Now that I have a MacBook Pro with only USB-C ports and no USB-C peripherals, dongles are the only way to connect devices. I wrote about dongles last year and have been happy with just a USB-C to Thunderbolt and a USB-C to USB-A dongle. I haven’t seen the need for additional dongles, yet, but with the hopes that Apple will release its own display instead of promoting the LG UltraFine display I’ve been revisiting that.
With my current Thunderbolt Display, I have Ethernet, FireWire (I don’t use it), Thunderbolt and 3 USB-A ports. If Apple follows LG’s lead on a new display, the display will only have USB-C ports. If and when I purchase this magical display that doesn’t exist, yet, I’ll have to figure out how to connect my array of devices. Currently I am connected to the network through the Ethernet in the display which would go away with a new monitor. I always prefer wired networking over wireless networking, so when I was offered a SyncWire USB-C to Ethernet Adapter
An Ethernet adapter is pretty basic; plug it in and it works. That was definitely the case with the SyncWire adapter. There were no drivers and it was instantly recognized by my Mac.

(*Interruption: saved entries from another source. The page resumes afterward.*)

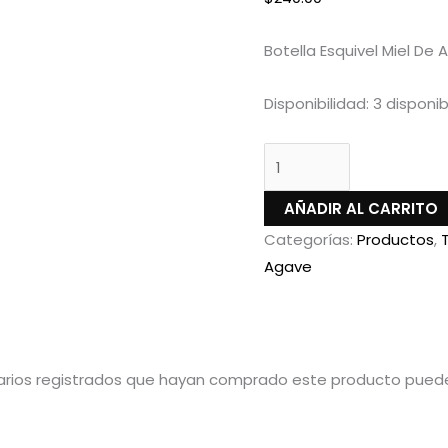
Botella Esquivel Miel De
Disponibilidad:
3 disponib
AÑADIR AL CARRITO
Categorías:
Productos
,
Agave
uarios registrados que hayan comprado este producto puede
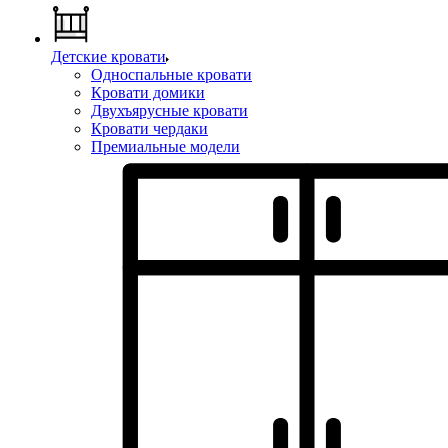
Детские кровати
Односпальные кровати
Кровати домики
Двухъярусные кровати
Кровати чердаки
Премиальные модели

There are only a few thing that I care about for Ethernet:
- Does it work?
- Is it reliable?
- Is it fast?
For the first two, I’ve been using the adapter for 5 days now and I haven’t seen any hiccups. I disconnected the Ethernet from my display and turned off WiFi. I do regular backups and transfer a decent amount of through it which should put the adapter through its paces. For the last one, the test I used was iperf3 running between my MacBook Pro and my Mac Pro on the same LAN connected via a Ubiquiti UniFi Switch. The result is that the adapter could transfer data at over 900 Mbits/sec. This is definitely not bad. On WiFi, I can get about 360 Mbits/sec. When my MacBook Pro is connected to the Thunderbolt Display, I see about 935 Mbits/sec. I would have expected better throughput with the adapter, but in the real world I’ll likely never see sustained speeds anywhere close to this.
So far the adapter meets my three basic needs for a network adapter.
- Compact size
- Reasonable price point
- Appears reliable
- Decent transfer speeds
- Unknown long term reliability
While I wasn’t looking for a USB-C to Ethernet adapter right now, this would probably have been on my shopping list when I get monitors that only have USB-C ports. When I purchase equipment for my computer, I tend to goto brand names that I have heard of before as I don’t like messing around with shoddy parts just to save a few dollars. I chose SyncWire for a few Lightning cables as they were MFi certified and were on sale. Prior to that, I had never heard of SyncWire and definitely wouldn’t have bought their adapter. Now that I’ve had a chance to try out their USB-C to Ethernet adapter, I’m not sure I can recommend the product. While the price is right and it performs well, the big unknown is how reliable is the adapter in the future. If I was going to spend my money on an adapter, I’d probably look at a more dock like adapter that had USB-A ports in addition to Ethernet.
The purchase price of the adapter was refunded to me in exchange for writing this review. However, it didn’t influence what I wrote.
I was asked to post a review of this product on Amazon, but it is against Amazon guidelines to post incentivized reviews, so I posted this review here.